• Data section:
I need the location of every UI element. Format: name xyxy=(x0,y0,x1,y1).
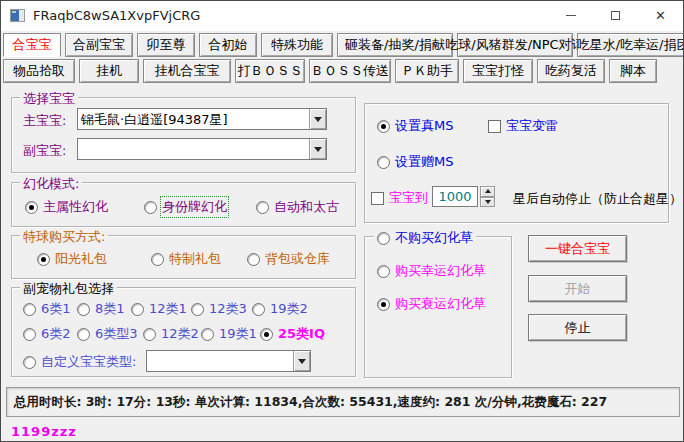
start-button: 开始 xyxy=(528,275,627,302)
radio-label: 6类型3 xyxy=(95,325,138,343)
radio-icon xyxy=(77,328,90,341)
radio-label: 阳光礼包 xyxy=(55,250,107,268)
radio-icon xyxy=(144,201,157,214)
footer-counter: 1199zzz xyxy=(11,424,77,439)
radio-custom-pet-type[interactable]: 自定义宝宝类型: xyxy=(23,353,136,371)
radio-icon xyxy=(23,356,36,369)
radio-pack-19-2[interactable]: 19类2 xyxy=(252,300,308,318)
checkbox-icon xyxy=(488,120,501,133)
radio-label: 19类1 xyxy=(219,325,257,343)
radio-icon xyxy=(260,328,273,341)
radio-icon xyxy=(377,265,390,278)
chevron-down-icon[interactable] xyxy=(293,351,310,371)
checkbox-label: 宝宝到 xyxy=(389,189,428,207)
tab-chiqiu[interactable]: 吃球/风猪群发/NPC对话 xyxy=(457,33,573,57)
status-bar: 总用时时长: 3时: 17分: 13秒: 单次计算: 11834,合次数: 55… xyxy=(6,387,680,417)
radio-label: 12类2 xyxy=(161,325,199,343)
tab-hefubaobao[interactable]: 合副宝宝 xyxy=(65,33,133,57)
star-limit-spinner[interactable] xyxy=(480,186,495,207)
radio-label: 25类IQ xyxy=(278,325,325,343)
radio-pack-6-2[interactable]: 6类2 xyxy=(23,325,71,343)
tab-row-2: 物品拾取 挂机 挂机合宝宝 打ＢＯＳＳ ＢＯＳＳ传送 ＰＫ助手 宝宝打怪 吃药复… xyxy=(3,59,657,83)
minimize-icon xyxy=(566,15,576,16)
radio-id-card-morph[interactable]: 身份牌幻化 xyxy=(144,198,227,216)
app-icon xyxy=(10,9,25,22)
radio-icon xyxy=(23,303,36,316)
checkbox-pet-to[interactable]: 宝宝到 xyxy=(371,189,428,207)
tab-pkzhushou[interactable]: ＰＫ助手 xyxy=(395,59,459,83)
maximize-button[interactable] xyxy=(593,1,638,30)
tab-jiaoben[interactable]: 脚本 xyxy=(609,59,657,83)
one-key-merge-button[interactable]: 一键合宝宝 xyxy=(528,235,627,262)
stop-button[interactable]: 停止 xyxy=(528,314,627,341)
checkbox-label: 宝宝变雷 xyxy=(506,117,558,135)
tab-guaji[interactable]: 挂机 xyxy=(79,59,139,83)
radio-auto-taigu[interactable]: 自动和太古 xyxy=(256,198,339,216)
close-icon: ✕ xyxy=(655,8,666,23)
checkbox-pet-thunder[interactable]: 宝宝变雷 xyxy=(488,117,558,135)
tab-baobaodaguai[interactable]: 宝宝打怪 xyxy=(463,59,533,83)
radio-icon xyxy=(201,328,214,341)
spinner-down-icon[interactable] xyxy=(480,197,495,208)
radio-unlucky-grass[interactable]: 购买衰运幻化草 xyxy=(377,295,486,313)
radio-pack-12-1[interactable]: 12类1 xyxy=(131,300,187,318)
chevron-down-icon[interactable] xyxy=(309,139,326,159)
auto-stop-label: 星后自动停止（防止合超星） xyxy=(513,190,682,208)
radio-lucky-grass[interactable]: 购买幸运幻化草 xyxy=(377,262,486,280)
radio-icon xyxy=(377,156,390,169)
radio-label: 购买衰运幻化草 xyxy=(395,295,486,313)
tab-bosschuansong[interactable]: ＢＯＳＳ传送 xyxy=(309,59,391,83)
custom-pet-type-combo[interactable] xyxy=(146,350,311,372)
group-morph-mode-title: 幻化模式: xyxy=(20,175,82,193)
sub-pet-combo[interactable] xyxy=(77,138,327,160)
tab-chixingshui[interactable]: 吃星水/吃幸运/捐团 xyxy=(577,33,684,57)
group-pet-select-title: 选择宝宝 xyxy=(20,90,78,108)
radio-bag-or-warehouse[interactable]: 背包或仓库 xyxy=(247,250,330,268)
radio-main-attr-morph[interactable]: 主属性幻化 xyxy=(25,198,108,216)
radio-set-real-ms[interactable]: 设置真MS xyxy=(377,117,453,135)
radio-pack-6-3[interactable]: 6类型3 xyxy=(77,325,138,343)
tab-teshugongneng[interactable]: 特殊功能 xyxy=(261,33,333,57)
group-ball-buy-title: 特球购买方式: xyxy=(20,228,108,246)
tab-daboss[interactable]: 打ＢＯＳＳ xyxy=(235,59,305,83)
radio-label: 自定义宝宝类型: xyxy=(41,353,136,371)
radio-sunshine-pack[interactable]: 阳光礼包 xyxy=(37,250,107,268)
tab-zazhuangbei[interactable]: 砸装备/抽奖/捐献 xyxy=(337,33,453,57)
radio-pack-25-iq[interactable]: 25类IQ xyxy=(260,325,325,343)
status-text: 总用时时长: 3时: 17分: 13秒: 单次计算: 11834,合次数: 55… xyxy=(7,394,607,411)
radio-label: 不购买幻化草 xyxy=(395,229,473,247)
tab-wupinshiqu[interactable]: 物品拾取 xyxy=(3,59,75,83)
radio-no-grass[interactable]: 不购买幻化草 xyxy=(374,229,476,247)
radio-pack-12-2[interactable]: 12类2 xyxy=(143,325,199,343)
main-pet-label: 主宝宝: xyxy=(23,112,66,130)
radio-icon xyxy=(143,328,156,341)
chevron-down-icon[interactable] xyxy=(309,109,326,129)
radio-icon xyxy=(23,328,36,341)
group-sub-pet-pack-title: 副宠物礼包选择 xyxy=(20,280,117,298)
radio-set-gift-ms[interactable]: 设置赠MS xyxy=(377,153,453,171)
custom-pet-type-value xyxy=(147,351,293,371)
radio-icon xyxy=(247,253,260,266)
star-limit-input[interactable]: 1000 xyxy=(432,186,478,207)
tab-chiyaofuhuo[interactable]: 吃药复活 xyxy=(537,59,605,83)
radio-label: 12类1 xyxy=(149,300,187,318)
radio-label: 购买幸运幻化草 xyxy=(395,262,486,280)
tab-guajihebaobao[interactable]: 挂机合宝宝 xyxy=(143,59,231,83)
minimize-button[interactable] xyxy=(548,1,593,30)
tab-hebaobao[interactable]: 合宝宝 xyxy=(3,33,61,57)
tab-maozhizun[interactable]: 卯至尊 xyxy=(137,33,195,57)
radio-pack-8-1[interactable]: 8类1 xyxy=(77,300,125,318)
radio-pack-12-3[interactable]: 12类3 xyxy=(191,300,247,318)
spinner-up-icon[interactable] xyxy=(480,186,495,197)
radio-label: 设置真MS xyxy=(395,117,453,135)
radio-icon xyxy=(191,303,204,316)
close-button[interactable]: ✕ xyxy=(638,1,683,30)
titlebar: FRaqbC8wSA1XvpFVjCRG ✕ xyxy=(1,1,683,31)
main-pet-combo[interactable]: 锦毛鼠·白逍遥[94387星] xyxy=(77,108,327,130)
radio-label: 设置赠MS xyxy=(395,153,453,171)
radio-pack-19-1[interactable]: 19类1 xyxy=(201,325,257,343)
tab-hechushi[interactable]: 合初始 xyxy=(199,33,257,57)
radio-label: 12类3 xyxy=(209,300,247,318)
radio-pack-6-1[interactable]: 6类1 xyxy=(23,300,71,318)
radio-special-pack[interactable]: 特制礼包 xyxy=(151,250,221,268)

• Your goal: Without the pictures, retype the whole of the material above exactly.

• Response box:
I need the location of every UI element. Format: name xyxy=(x0,y0,x1,y1).
start-button: 开始 xyxy=(528,275,627,302)
radio-label: 6类型3 xyxy=(95,325,138,343)
radio-icon xyxy=(77,328,90,341)
radio-label: 阳光礼包 xyxy=(55,250,107,268)
radio-icon xyxy=(144,201,157,214)
footer-counter: 1199zzz xyxy=(11,424,77,439)
radio-custom-pet-type[interactable]: 自定义宝宝类型: xyxy=(23,353,136,371)
radio-icon xyxy=(23,356,36,369)
radio-pack-19-2[interactable]: 19类2 xyxy=(252,300,308,318)
checkbox-icon xyxy=(488,120,501,133)
radio-label: 19类1 xyxy=(219,325,257,343)
radio-icon xyxy=(260,328,273,341)
radio-icon xyxy=(377,265,390,278)
chevron-down-icon[interactable] xyxy=(293,351,310,371)
checkbox-label: 宝宝到 xyxy=(389,189,428,207)
tab-chiqiu[interactable]: 吃球/风猪群发/NPC对话 xyxy=(457,33,573,57)
status-bar: 总用时时长: 3时: 17分: 13秒: 单次计算: 11834,合次数: 55… xyxy=(6,387,680,417)
radio-label: 12类2 xyxy=(161,325,199,343)
tab-hefubaobao[interactable]: 合副宝宝 xyxy=(65,33,133,57)
star-limit-spinner[interactable] xyxy=(480,186,495,207)
radio-label: 25类IQ xyxy=(278,325,325,343)
radio-pack-6-2[interactable]: 6类2 xyxy=(23,325,71,343)
tab-row-2: 物品拾取 挂机 挂机合宝宝 打ＢＯＳＳ ＢＯＳＳ传送 ＰＫ助手 宝宝打怪 吃药复… xyxy=(3,59,657,83)
minimize-icon xyxy=(566,15,576,16)
radio-id-card-morph[interactable]: 身份牌幻化 xyxy=(144,198,227,216)
app-icon xyxy=(10,9,25,22)
radio-icon xyxy=(23,303,36,316)
checkbox-pet-to[interactable]: 宝宝到 xyxy=(371,189,428,207)
tab-pkzhushou[interactable]: ＰＫ助手 xyxy=(395,59,459,83)
maximize-button[interactable] xyxy=(593,1,638,30)
tab-jiaoben[interactable]: 脚本 xyxy=(609,59,657,83)
one-key-merge-button[interactable]: 一键合宝宝 xyxy=(528,235,627,262)
stop-button[interactable]: 停止 xyxy=(528,314,627,341)
checkbox-label: 宝宝变雷 xyxy=(506,117,558,135)
tab-guaji[interactable]: 挂机 xyxy=(79,59,139,83)
radio-auto-taigu[interactable]: 自动和太古 xyxy=(256,198,339,216)
close-icon: ✕ xyxy=(655,8,666,23)
checkbox-pet-thunder[interactable]: 宝宝变雷 xyxy=(488,117,558,135)
tab-baobaodaguai[interactable]: 宝宝打怪 xyxy=(463,59,533,83)
radio-icon xyxy=(201,328,214,341)
spinner-down-icon[interactable] xyxy=(480,197,495,208)
radio-unlucky-grass[interactable]: 购买衰运幻化草 xyxy=(377,295,486,313)
radio-pack-12-1[interactable]: 12类1 xyxy=(131,300,187,318)
chevron-down-icon[interactable] xyxy=(309,139,326,159)
auto-stop-label: 星后自动停止（防止合超星） xyxy=(513,190,682,208)
radio-lucky-grass[interactable]: 购买幸运幻化草 xyxy=(377,262,486,280)
radio-icon xyxy=(377,156,390,169)
radio-label: 购买衰运幻化草 xyxy=(395,295,486,313)
tab-bosschuansong[interactable]: ＢＯＳＳ传送 xyxy=(309,59,391,83)
custom-pet-type-combo[interactable] xyxy=(146,350,311,372)
group-morph-mode-title: 幻化模式: xyxy=(20,175,82,193)
sub-pet-combo[interactable] xyxy=(77,138,327,160)
tab-chixingshui[interactable]: 吃星水/吃幸运/捐团 xyxy=(577,33,684,57)
group-pet-select-title: 选择宝宝 xyxy=(20,90,78,108)
radio-bag-or-warehouse[interactable]: 背包或仓库 xyxy=(247,250,330,268)
radio-main-attr-morph[interactable]: 主属性幻化 xyxy=(25,198,108,216)
radio-set-real-ms[interactable]: 设置真MS xyxy=(377,117,453,135)
radio-pack-6-3[interactable]: 6类型3 xyxy=(77,325,138,343)
tab-teshugongneng[interactable]: 特殊功能 xyxy=(261,33,333,57)
group-ball-buy-title: 特球购买方式: xyxy=(20,228,108,246)
tab-daboss[interactable]: 打ＢＯＳＳ xyxy=(235,59,305,83)
radio-label: 自定义宝宝类型: xyxy=(41,353,136,371)
radio-sunshine-pack[interactable]: 阳光礼包 xyxy=(37,250,107,268)
tab-zazhuangbei[interactable]: 砸装备/抽奖/捐献 xyxy=(337,33,453,57)
radio-pack-25-iq[interactable]: 25类IQ xyxy=(260,325,325,343)
status-text: 总用时时长: 3时: 17分: 13秒: 单次计算: 11834,合次数: 55… xyxy=(7,394,607,411)
radio-label: 不购买幻化草 xyxy=(395,229,473,247)
tab-wupinshiqu[interactable]: 物品拾取 xyxy=(3,59,75,83)
radio-no-grass[interactable]: 不购买幻化草 xyxy=(374,229,476,247)
radio-pack-12-2[interactable]: 12类2 xyxy=(143,325,199,343)
main-pet-label: 主宝宝: xyxy=(23,112,66,130)
radio-icon xyxy=(143,328,156,341)
chevron-down-icon[interactable] xyxy=(309,109,326,129)
radio-icon xyxy=(23,328,36,341)
group-sub-pet-pack-title: 副宠物礼包选择 xyxy=(20,280,117,298)
radio-set-gift-ms[interactable]: 设置赠MS xyxy=(377,153,453,171)
custom-pet-type-value xyxy=(147,351,293,371)
radio-icon xyxy=(247,253,260,266)
star-limit-input[interactable]: 1000 xyxy=(432,186,478,207)
tab-chiyaofuhuo[interactable]: 吃药复活 xyxy=(537,59,605,83)
radio-label: 12类1 xyxy=(149,300,187,318)
radio-label: 购买幸运幻化草 xyxy=(395,262,486,280)
tab-guajihebaobao[interactable]: 挂机合宝宝 xyxy=(143,59,231,83)
minimize-button[interactable] xyxy=(548,1,593,30)
tab-hebaobao[interactable]: 合宝宝 xyxy=(3,33,61,57)
tab-maozhizun[interactable]: 卯至尊 xyxy=(137,33,195,57)
radio-pack-8-1[interactable]: 8类1 xyxy=(77,300,125,318)
radio-pack-12-3[interactable]: 12类3 xyxy=(191,300,247,318)
spinner-up-icon[interactable] xyxy=(480,186,495,197)
radio-label: 设置真MS xyxy=(395,117,453,135)
radio-icon xyxy=(191,303,204,316)
close-button[interactable]: ✕ xyxy=(638,1,683,30)
titlebar: FRaqbC8wSA1XvpFVjCRG ✕ xyxy=(1,1,683,31)
main-pet-combo[interactable]: 锦毛鼠·白逍遥[94387星] xyxy=(77,108,327,130)
radio-label: 设置赠MS xyxy=(395,153,453,171)
radio-pack-19-1[interactable]: 19类1 xyxy=(201,325,257,343)
tab-hechushi[interactable]: 合初始 xyxy=(199,33,257,57)
radio-label: 12类3 xyxy=(209,300,247,318)
radio-pack-6-1[interactable]: 6类1 xyxy=(23,300,71,318)
radio-special-pack[interactable]: 特制礼包 xyxy=(151,250,221,268)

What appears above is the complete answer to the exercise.